[[ Data in this exercise open ]]

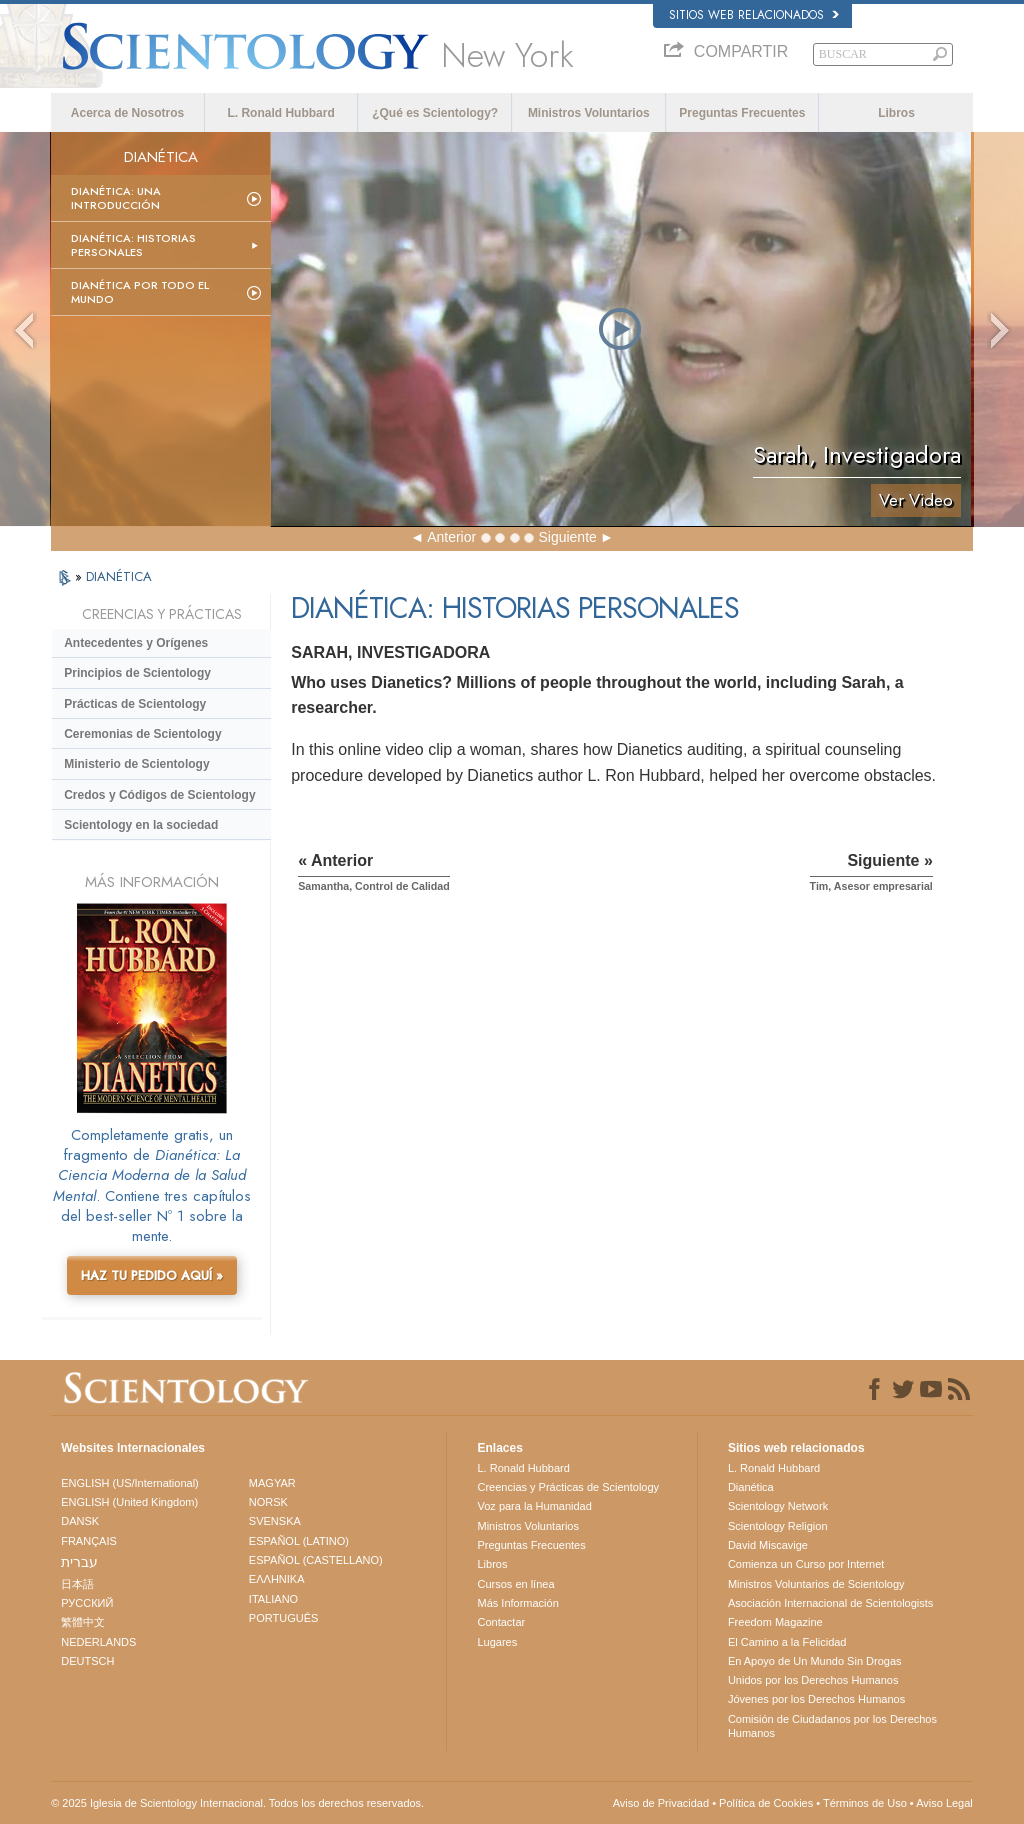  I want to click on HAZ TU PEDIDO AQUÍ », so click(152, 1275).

[[ Data in this exercise closed ]]
[[ Data in this exercise open ]]

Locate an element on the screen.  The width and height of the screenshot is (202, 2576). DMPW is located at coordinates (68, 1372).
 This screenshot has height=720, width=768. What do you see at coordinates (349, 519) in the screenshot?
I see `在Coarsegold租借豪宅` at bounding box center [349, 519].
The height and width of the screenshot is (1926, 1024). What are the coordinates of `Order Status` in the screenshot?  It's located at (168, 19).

[[ Data in this exercise closed ]]

> Instructions to follow: Using the entries above, return exactly the lines from the line with "Locate an element" to the line with "The height and", counting both of those lines.

> Solution below:
Locate an element on the screen.  The width and height of the screenshot is (202, 2576). DMPW is located at coordinates (68, 1372).
 This screenshot has height=720, width=768. What do you see at coordinates (349, 519) in the screenshot?
I see `在Coarsegold租借豪宅` at bounding box center [349, 519].
The height and width of the screenshot is (1926, 1024). What are the coordinates of `Order Status` in the screenshot?  It's located at (168, 19).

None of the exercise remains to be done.